Near the end of August I asked Heather why she spent all her time on that lawn, why she would never go into town with me. “Show me that construction site you always go to,” she said and as I started toward my bike, “Tonight. Let’s go out there tonight. Meet me here around ten?” I said I would, then rode home.
I returned at ten sharp and Heather was waiting on the dead lawn. A black sweatshirt was zipped up, hood framing her face. She waved, stood up. I waved back, hopped off my bike.
We made our way to the development. Cars rarely ventured that far out of town, particularly so late at night, and the trip was quiet and dark. Heather did not have a bike so I walked mine. “I like the way the air tastes out here,” Heater said. “It’s sweet, almost like honey.”
By now the houses had progressed beyond skeletal beams. No doors had been installed and we entered one of the structures, sat against the sheetrock wall. “This will be a nice house when it’s finished,” Heather said. I had to agree. “And one day it will be old and it will not be so nice anymore.” I figured that was one way to look at it. “But when that day comes, it will be important to remember that once, not so long before, this was a very nice house.”
* * *
The week before school began rumors spread all over town about the McKenzies. People whispered all sorts of things to each other, shook their heads. As I heard it, the McKenzies gave their son a place to hide out. He was wanted for the kidnapping of his teenage daughter.

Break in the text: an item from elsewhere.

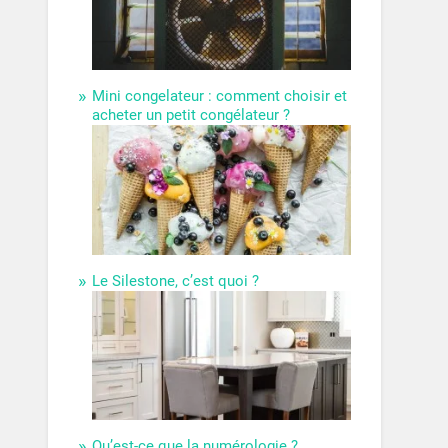
Mini congelateur : comment choisir et
acheter un petit congélateur ?
Le Silestone, c’est quoi ?
Qu’est-ce que la numérologie ?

Some said the McKenzies didn’t know about any kidnapping, that their son said he was he was in town for a visit. Some said the whole kidnapping was the McKenzies’ idea in the first place. Either way, Heather was gone, her dad likely in jail. The Mckenzies couldn’t make it past the stares and the whispers and soon they moved out of town. And then life went on.
The development on the edge of town was completed before the winter storms rolled through. By spring all the houses had been sold. Over the next couple years all sorts of new shops, restaurants sprang up by the edge of town. And now, years later, those houses aren’t very new anymore, aren’t very nice. But I still remember a time when those houses were very new, were very nice. Back when the air smelled like honey, before life went on.